**EXERCISE**
When you reach the line containing "with high temperatures" in the entries below, repeat it and each line after it exactly until the entries end.

[Collected data]
+===+

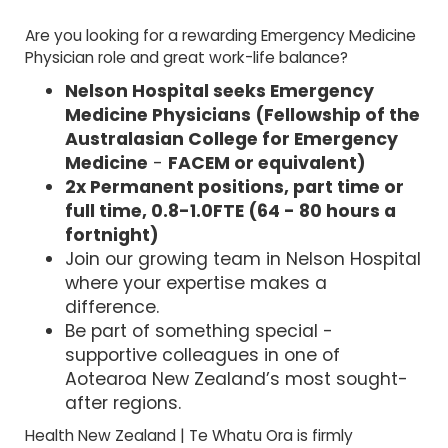
Are you looking for a rewarding Emergency Medicine
Physician role and great work-life balance?
Nelson Hospital seeks Emergency
Medicine Physicians (
Fellowship of the
Australasian College for Emergency
Medicine
-
FACEM or equivalent)
2x Permanent positions, part time or
full time, 0.8-1.0FTE (64 - 80 hours a
fortnight)
Join our growing team in Nelson Hospital
where your expertise makes a
difference.
Be part of something special -
supportive colleagues in one of
Aotearoa New Zealand’s most sought-
after regions.
Health New Zealand | Te Whatu Ora is firmly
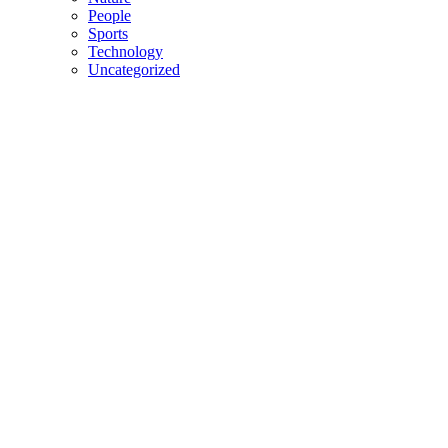
People
Sports
Technology
Uncategorized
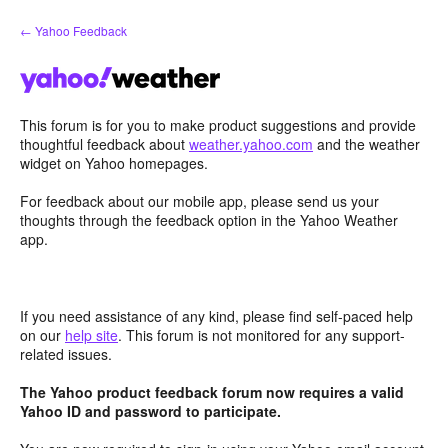
Skip
← Yahoo Feedback
to
content
This forum is for you to make product suggestions and provide
thoughtful feedback about
weather.yahoo.com
and the weather
widget on Yahoo homepages.
For feedback about our mobile app, please send us your
thoughts through the feedback option in the Yahoo Weather
app.
If you need assistance of any kind, please find self-paced help
on our
help site
. This forum is not monitored for any support-
related issues.
The Yahoo product feedback forum now requires a valid
Yahoo ID and password to participate.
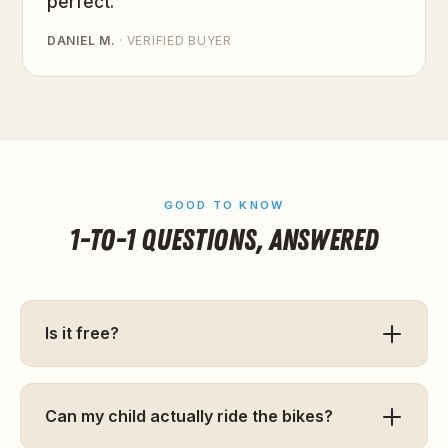
perfect.”
DANIEL M.
· VERIFIED BUYER
GOOD TO KNOW
1-TO-1 QUESTIONS, ANSWERED
Is it free?
Can my child actually ride the bikes?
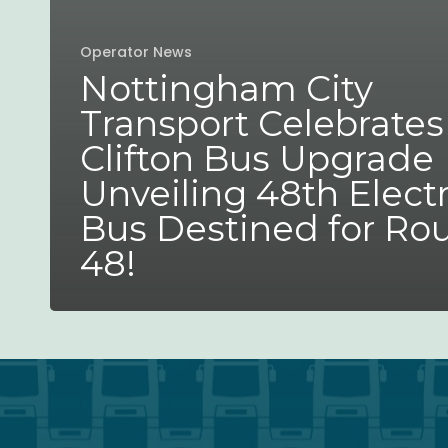
Operator News
Nottingham City
Transport Celebrates
Clifton Bus Upgrade
Unveiling 48th Electr
Bus Destined for Ro
48!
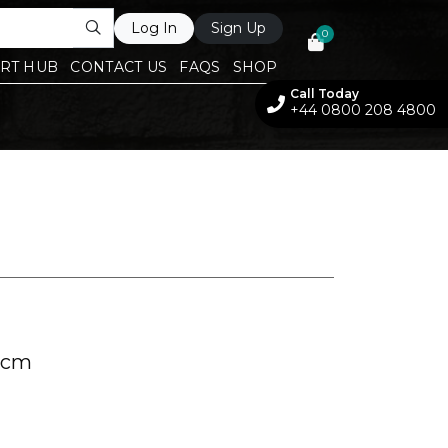
Log In
Sign Up
0
RT HUB
CONTACT US
FAQS
SHOP
Call Today
+44 0800 208 4800
 cm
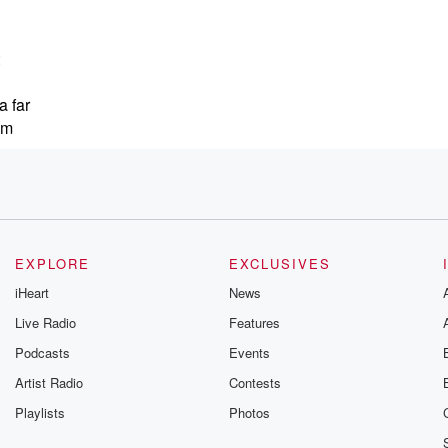
a far
em
,
 coming
EXPLORE
EXCLUSIVES
iHeart
News
igning
Live Radio
Features
Podcasts
Events
Artist Radio
Contests
Playlists
Photos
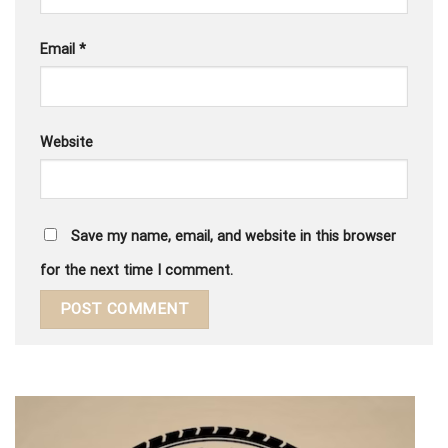
Email
*
Website
Save my name, email, and website in this browser
for the next time I comment.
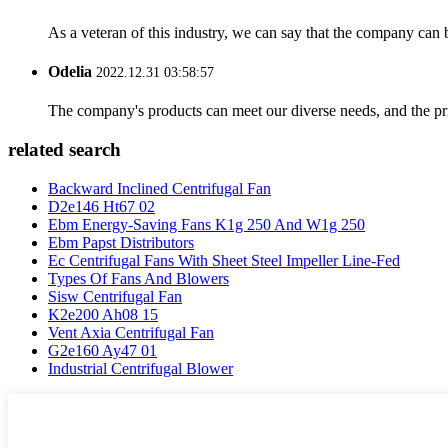
As a veteran of this industry, we can say that the company can be
Odelia
2022.12.31 03:58:57
The company's products can meet our diverse needs, and the price
related search
Backward Inclined Centrifugal Fan
D2e146 Ht67 02
Ebm Energy-Saving Fans K1g 250 And W1g 250
Ebm Papst Distributors
Ec Centrifugal Fans With Sheet Steel Impeller Line-Fed
Types Of Fans And Blowers
Sisw Centrifugal Fan
K2e200 Ah08 15
Vent Axia Centrifugal Fan
G2e160 Ay47 01
Industrial Centrifugal Blower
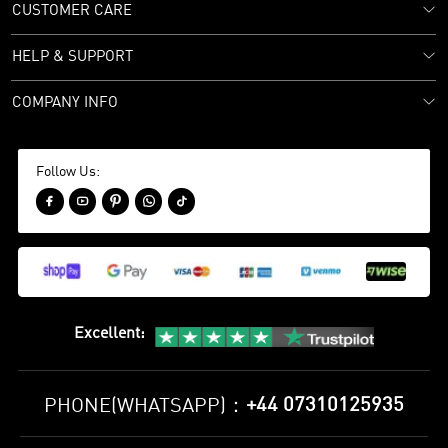
CUSTOMER CARE
HELP & SUPPORT
COMPANY INFO
Follow Us:





Excellent
:
+44 07310125935
PHONE(WHATSAPP)：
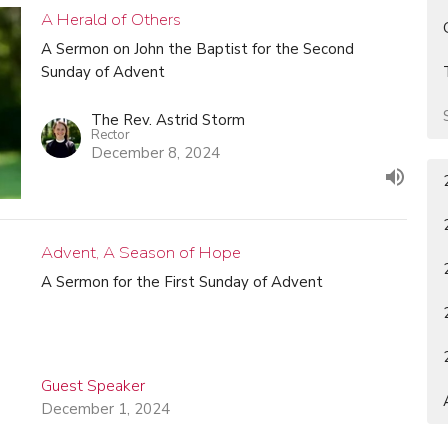
A Herald of Others
A Sermon on John the Baptist for the Second
Sunday of Advent
The Rev. Astrid Storm
Rector
December 8, 2024
Advent, A Season of Hope
A Sermon for the First Sunday of Advent
Guest Speaker
December 1, 2024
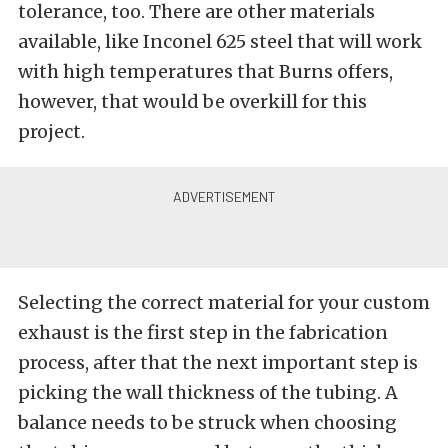
tolerance, too. There are other materials
available, like Inconel 625 steel that will work
with high temperatures that Burns offers,
however, that would be overkill for this
project.
Selecting the correct material for your custom
exhaust is the first step in the fabrication
process, after that the next important step is
picking the wall thickness of the tubing. A
balance needs to be struck when choosing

+===+

**EXERCISE RESPONSE**
with high temperatures that Burns offers,
however, that would be overkill for this
project.
Selecting the correct material for your custom
exhaust is the first step in the fabrication
process, after that the next important step is
picking the wall thickness of the tubing. A
balance needs to be struck when choosing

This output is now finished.